Access the Future of your Machine, Today
I read something the other day: today is the future’s past.
And I thought about that for a bit and decided to turn it around to machine builders. Today you deliver machines to end users that utilize your machines to make things. Tomorrow that end user will want more from that machine. How will you deliver it? Because if you don’t, you will really be in the past.
Part of the answer lies in Secure Remote Access. Part of it lies in trust between you and the end user (who by the way is your customer, if you haven’t figured that out).
As part of Automation Fair Rockwell Automation sponsored a “Global OEM/Machine Builder Forum”. Cisco participated in that, via Jeff Reed, VP Product Management, Unified Access Business Unit.
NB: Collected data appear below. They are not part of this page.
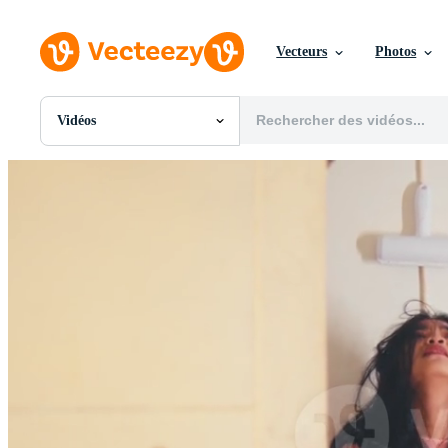
Vecteurs
Photos
Vidéos
Toutes Images
Photos
PNGs
PSDs
SVGs
Modèles
Vecteurs
Vidéos
Motion graphics
Images Éditoriales
Événements Éditoriaux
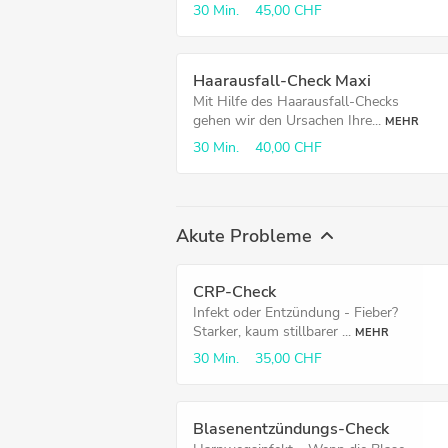
30 Min.
45,00 CHF
Haarausfall-Check Maxi
Mit Hilfe des Haarausfall-Checks
gehen wir den Ursachen Ihre...
MEHR
30 Min.
40,00 CHF
Akute Probleme
CRP-Check
Infekt oder Entzündung - Fieber?
Starker, kaum stillbarer ...
MEHR
30 Min.
35,00 CHF
Blasenentzündungs-Check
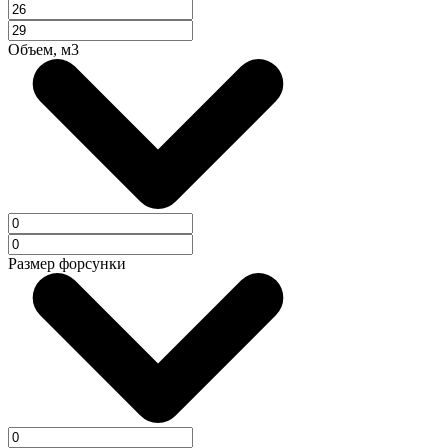
Объем, м3
Размер форсунки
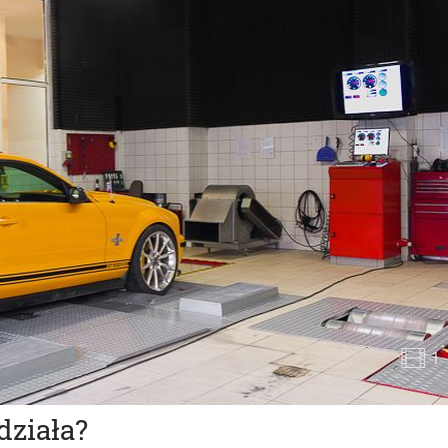
1
działa?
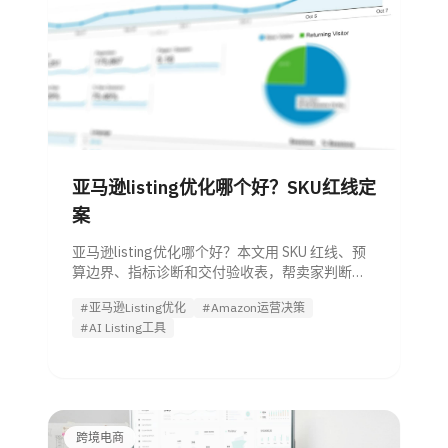
亚马逊listing优化哪个好？SKU红线定
案
亚马逊listing优化哪个好？本文用 SKU 红线、预
算边界、指标诊断和交付验收表，帮卖家判断自
做、外包、招人还是试用 Agent。
#亚马逊Listing优化
#Amazon运营决策
#AI Listing工具
跨境电商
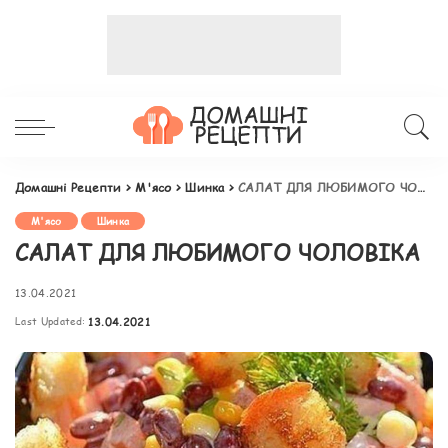
Домашні Рецепти
>
М'ясо
>
Шинка
>
САЛАТ ДЛЯ ЛЮБИМОГО ЧОЛОВІКА
М'ясо
Шинка
САЛАТ ДЛЯ ЛЮБИМОГО ЧОЛОВІКА
13.04.2021
Last Updated:
13.04.2021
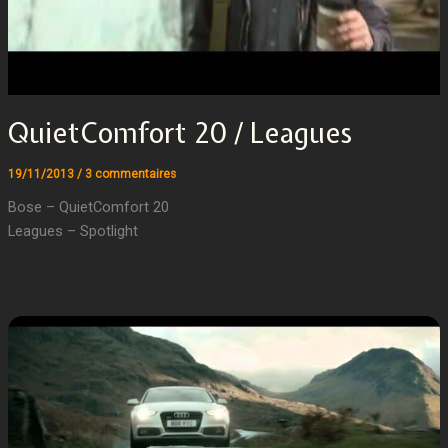
QuietComfort 20 / Leagues
19/11/2013
/
3 commentaires
Bose – QuietComfort 20
Leagues – Spotlight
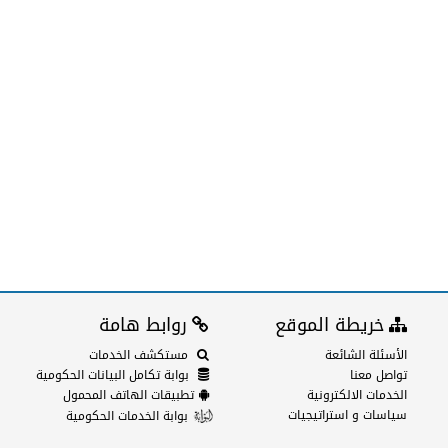
خريطة الموقع
روابط هامة
الأسئلة الشائعة
مستكشف الخدمات
تواصل معنا
بوابة تكامل البيانات الحكومية
الخدمات الالكترونية
تطبيقات الهاتف المحمول
سياسات و استراتيجيات
بوابة الخدمات الحكومية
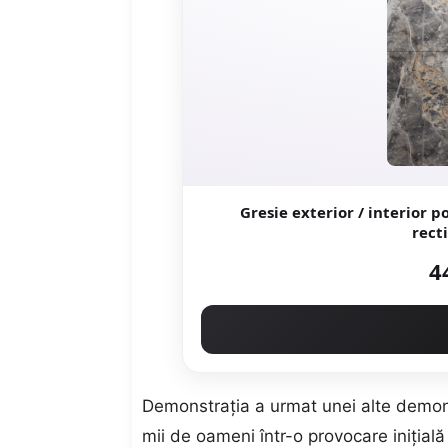
Gresie exterior / interior portelanata 
4
Demonstrația a urmat unei alte demons
mii de oameni într-o provocare inițial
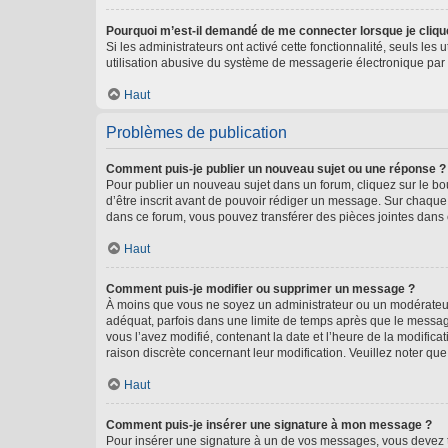
Pourquoi m’est-il demandé de me connecter lorsque je clique s
Si les administrateurs ont activé cette fonctionnalité, seuls le
utilisation abusive du système de messagerie électronique par d
Haut
Problèmes de publication
Comment puis-je publier un nouveau sujet ou une réponse ?
Pour publier un nouveau sujet dans un forum, cliquez sur le b
d’être inscrit avant de pouvoir rédiger un message. Sur chaque
dans ce forum, vous pouvez transférer des pièces jointes dans 
Haut
Comment puis-je modifier ou supprimer un message ?
À moins que vous ne soyez un administrateur ou un modérateu
adéquat, parfois dans une limite de temps après que le message
vous l’avez modifié, contenant la date et l’heure de la modificat
raison discrète concernant leur modification. Veuillez noter q
Haut
Comment puis-je insérer une signature à mon message ?
Pour insérer une signature à un de vos messages, vous devez to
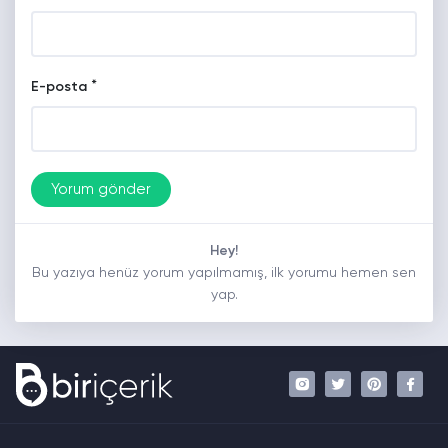
*
E-posta
Hey!
Bu yazıya henüz yorum yapılmamış, ilk yorumu hemen sen
yap.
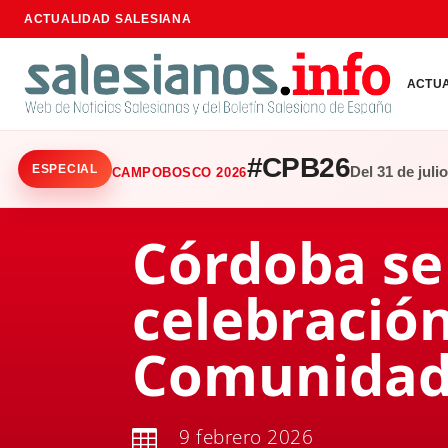
ACTUALIDAD SALESIANA
ACTU
#CPB26
ESPECIAL
Del 31 de juli
CAMPOBOSCO 2026
Córdoba se
celebración
Comunidad 
9 febrero 2026

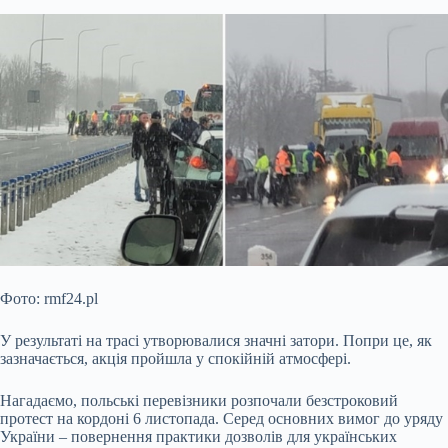
Фото: rmf24.pl
У результаті на трасі утворювалися значні затори. Попри це, як
зазначається, акція пройшла у спокійній атмосфері.
Нагадаємо, польські перевізники розпочали безстроковий
протест на кордоні 6 листопада. Серед основних вимог до уряду
України – повернення практики дозволів для українських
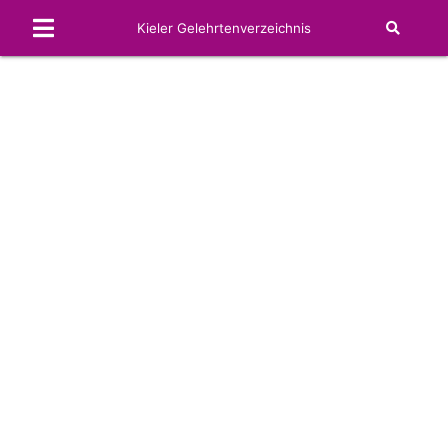
Kieler Gelehrtenverzeichnis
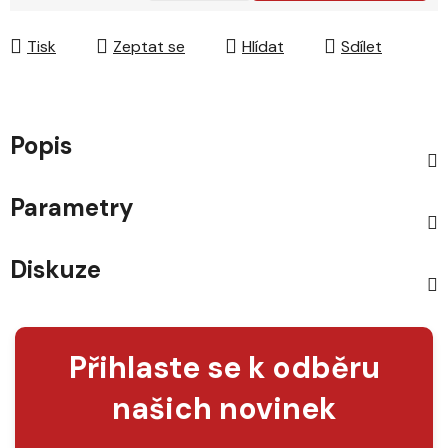
Měrná cena:
Tisk
Zeptat se
Hlídat
Sdílet
Popis
Parametry
Diskuze
Přihlaste se k odběru
našich novinek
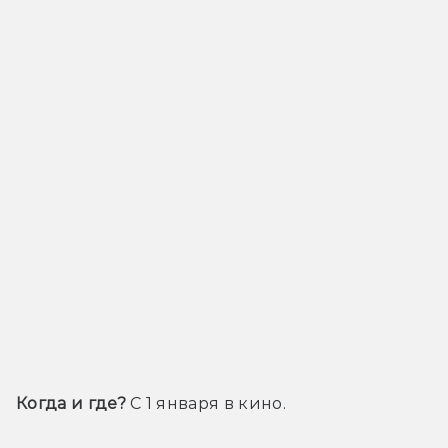
Когда и где?
 С 1 января в кино.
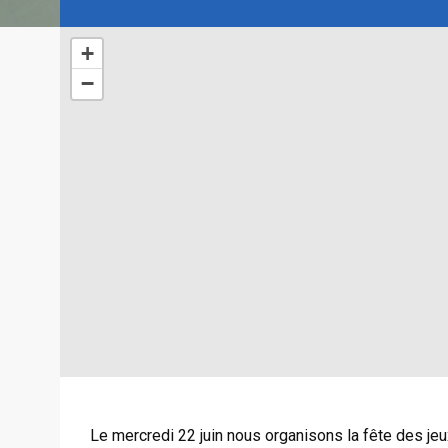
+
−
Le mercredi 22 juin nous organisons la fête des je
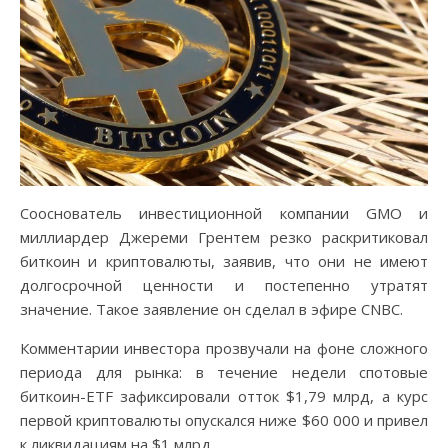
Сооснователь инвестиционной компании GMO и
миллиардер Джереми Грентем резко раскритиковал
биткоин и криптовалюты, заявив, что они не имеют
долгосрочной ценности и постепенно утратят
значение. Такое заявление он сделал в эфире CNBC.
Комментарии инвестора прозвучали на фоне сложного
периода для рынка: в течение недели спотовые
биткоин-ETF зафиксировали отток $1,79 млрд, а курс
первой криптовалюты опускался ниже $60 000 и привел
к ликвидациям на $1 млрд.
I am not in any way summarizing that Forum, but there were 8 different machine builders on the panel. And when asked what they saw as their priorities, they responded:
Service and Support
Safety and Training
They all reinforced that the single biggest challenge was to get IT on the same page. To understand the business value of secure remote access.
That tells me we have some education to do.
Lets start here: Secure (means you know who is on the network and when and what they do) Remote (means they are not physically on site or in your plant) Access (means they are on your network – that implies trust on mutual parts). “They” can be a trusted employee, a trusted partner, a trusted vendor.
From a machine builder perspective the more diagnostics you can get from the machine, the more you can help your end user (think of Services revenue). You can also upgrade the machine, should the user elect to allow you. Without sending an engineer.
From an end user perspective you gain efficiency, performance, and you still control who is there. And if you give them access, you control what they get access to. And if you elect, you can let your machine builder upgrade your machine either at their request or yours.
It is all about cost efficient productivity. You can choose tomorrow or the past. Today is already gone.